Photo radar could be coming to a stretch of Highway 28 from Burleigh Falls to Apsley if a petition garners enough support and the Ontario Ministry of Transportation buys in.

The petition was created by North Kawartha Township officials and Peterborough-Kawartha MPP Dave Smith and will be available to sign at most commercial businesses along Highway 28 and at Smith’s Peterborough office.

“The municipality has put forward for a community safety zone that would allow for us to put in photo radar cameras and it would double the fine if you’re caught speeding in that area,” Smith tells Global News Peterborough.

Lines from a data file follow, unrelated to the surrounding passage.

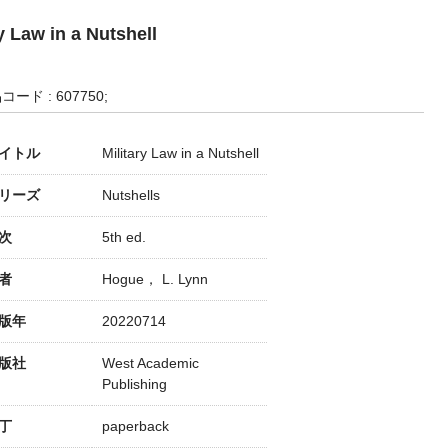
y Law in a Nutshell
コード : 607750;
イトル
Military Law in a Nutshell
リーズ
Nutshells
次
5th ed.
者
Hogue， L. Lynn
版年
20220714
版社
West Academic
Publishing
丁
paperback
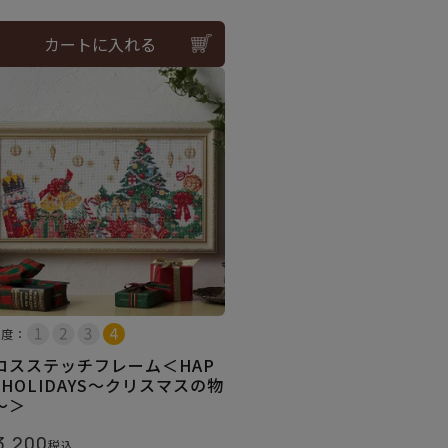
カートに入れる
易度：
ロスステッチフレーム＜HAP
Y HOLIDAYS～クリスマスの物
～＞
3,200
税込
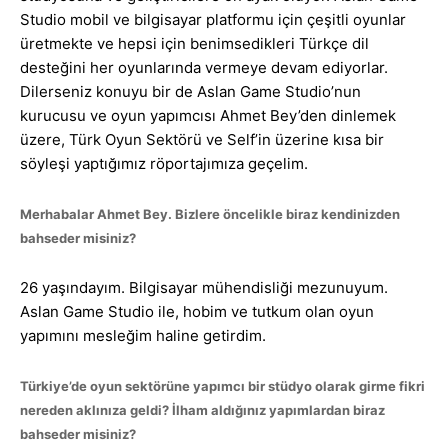
Studio mobil ve bilgisayar platformu için çeşitli oyunlar
üretmekte ve hepsi için benimsedikleri Türkçe dil
desteğini her oyunlarında vermeye devam ediyorlar.
Dilerseniz konuyu bir de Aslan Game Studio’nun
kurucusu ve oyun yapımcısı Ahmet Bey’den dinlemek
üzere, Türk Oyun Sektörü ve Self’in üzerine kısa bir
söyleşi yaptığımız röportajımıza geçelim.
Merhabalar Ahmet Bey. Bizlere öncelikle biraz kendinizden
bahseder misiniz?
26 yaşındayım. Bilgisayar mühendisliği mezunuyum.
Aslan Game Studio ile, hobim ve tutkum olan oyun
yapımını mesleğim haline getirdim.
Türkiye’de oyun sektörüne yapımcı bir stüdyo olarak girme fikri
nereden aklınıza geldi? İlham aldığınız yapımlardan biraz
bahseder misiniz?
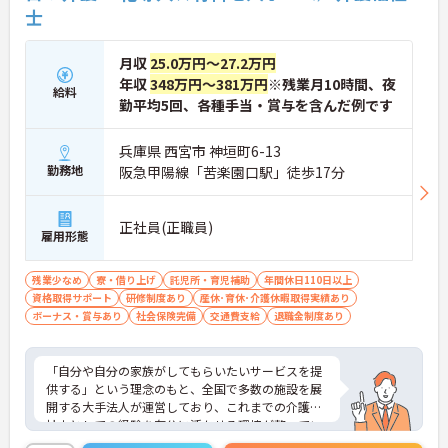
士
です】
・独自の社内資格「マジ神制度」があり、認定され
ると1資格につき月1万円（最大4万円）の手当が加
月収
25.0万円～27.2万円
算されます。
年収
348万円～381万円
※残業月10時間、夜
・ケアマネジャーの受験料や対策講座、更新費用ま
給料
で全額補助されるため、次のステップアップを自己
勤平均5回、各種手当・賞与を含んだ例です
負担なく目指せます。
兵庫県 西宮市 神垣町6-13
【最先端のDX導入で、身体的・精神的な負担を軽
勤務地
阪急甲陽線「苦楽園口駅」徒歩17分
減】
・スマホ記録や睡眠センサーを活用したデータに基
づくケアにより、夜間巡視や申し送りなどの業務負
正社員(正職員)
担を大きく軽減しています。
雇用形態
・業務の効率化により月の平均残業時間は10時間程
度と少なく、体力的なゆとりを持ってご入居者様と
残業少なめ
寮・借り上げ
託児所・育児補助
年間休日110日以上
向き合えます。
資格取得サポート
研修制度あり
産休･育休･介護休暇取得実績あり
ボーナス・賞与あり
社会保険完備
交通費支給
退職金制度あり
【ご家族も安心できる、圧倒的な福利厚生が整って
います】
・ご家族分も含めて年間3万円までの医療費補助
「自分や自分の家族がしてもらいたいサービスを提
や、教育サービスの70%割引など、生活全体を支え
供する」という理念のもと、全国で多数の施設を展
る独自の福利厚生が利用できます。
開する大手法人が運営しており、これまでの介護福
・小学校3年生までの時短・夜勤免除制度があり、
祉士としての経験を存分に活かせる環境が整ってい
男性の育休取得実績も豊富なため、ライフステージ
ます。最大の魅力は、専門性を正当に評価する独自
が変化しても安心です。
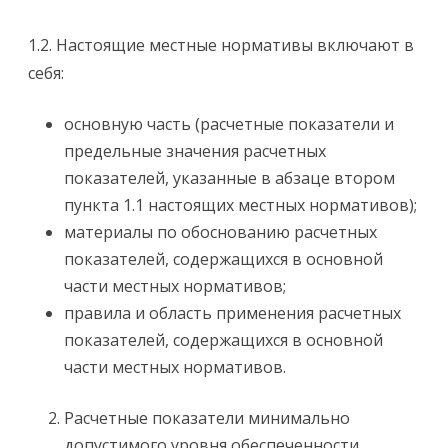
1.2. Настоящие местные нормативы включают в
себя:
основную часть (расчетные показатели и
предельные значения расчетных
показателей, указанные в абзаце втором
пункта 1.1 настоящих местных нормативов);
материалы по обоснованию расчетных
показателей, содержащихся в основной
части местных нормативов;
правила и область применения расчетных
показателей, содержащихся в основной
части местных нормативов.
Расчетные показатели минимально
допустимого уровня обеспеченности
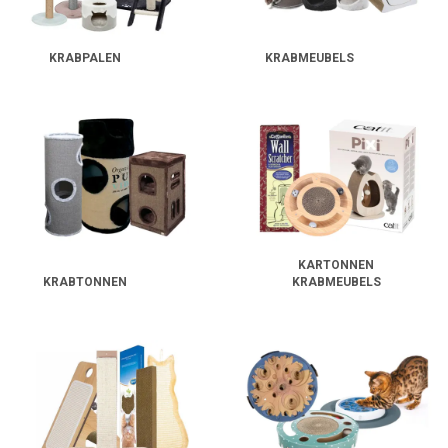
KRABPALEN
KRABMEUBELS
KARTONNEN
KRABTONNEN
KRABMEUBELS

READ MORE: Calls for safety improvements along Highway 28 in Peterborough County

“We started a petition as well to demonstrate there is support from the community to have photo radar put in.  We would ideally have multiple photo radar units between Burleigh Falls and Apsley. To put into perspective, if we get a community safety zone and we had five photo radar cameras, if you were travelling 95 km/h (in an 80 zone) from Burleigh Falls to Apsley, the fine will be $525.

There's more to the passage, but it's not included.